> **Exercise**
Every line with the string "esophagus" must be copied from the entries below.

Collected data entries
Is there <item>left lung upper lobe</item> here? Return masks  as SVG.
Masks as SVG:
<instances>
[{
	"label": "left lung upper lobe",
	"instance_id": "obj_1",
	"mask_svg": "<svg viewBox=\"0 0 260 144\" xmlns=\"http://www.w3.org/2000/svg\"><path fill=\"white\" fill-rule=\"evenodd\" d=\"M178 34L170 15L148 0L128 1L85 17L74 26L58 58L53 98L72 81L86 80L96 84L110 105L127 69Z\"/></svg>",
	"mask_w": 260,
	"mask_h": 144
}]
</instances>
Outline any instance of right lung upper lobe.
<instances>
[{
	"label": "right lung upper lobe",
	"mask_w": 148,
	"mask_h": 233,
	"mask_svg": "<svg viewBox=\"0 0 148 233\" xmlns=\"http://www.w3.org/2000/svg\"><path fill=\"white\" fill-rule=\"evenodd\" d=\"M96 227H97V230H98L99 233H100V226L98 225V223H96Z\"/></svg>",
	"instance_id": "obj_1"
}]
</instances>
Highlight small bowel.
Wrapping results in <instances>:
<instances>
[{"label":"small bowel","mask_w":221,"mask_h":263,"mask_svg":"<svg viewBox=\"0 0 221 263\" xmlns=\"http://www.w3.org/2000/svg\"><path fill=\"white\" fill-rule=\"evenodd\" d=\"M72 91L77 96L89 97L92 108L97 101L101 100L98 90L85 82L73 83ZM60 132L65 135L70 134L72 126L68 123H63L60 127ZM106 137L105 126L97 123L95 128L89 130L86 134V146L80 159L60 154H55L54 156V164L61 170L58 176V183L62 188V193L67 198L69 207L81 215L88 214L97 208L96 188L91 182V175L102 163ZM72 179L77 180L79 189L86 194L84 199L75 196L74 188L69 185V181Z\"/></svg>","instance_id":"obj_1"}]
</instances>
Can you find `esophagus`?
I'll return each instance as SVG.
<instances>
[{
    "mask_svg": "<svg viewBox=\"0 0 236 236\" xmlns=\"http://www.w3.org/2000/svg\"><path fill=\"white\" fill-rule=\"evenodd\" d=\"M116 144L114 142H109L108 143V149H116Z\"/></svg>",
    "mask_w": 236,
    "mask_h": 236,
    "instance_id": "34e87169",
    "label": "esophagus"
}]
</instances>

> **Result of this task**
Can you find `esophagus`?
    "label": "esophagus"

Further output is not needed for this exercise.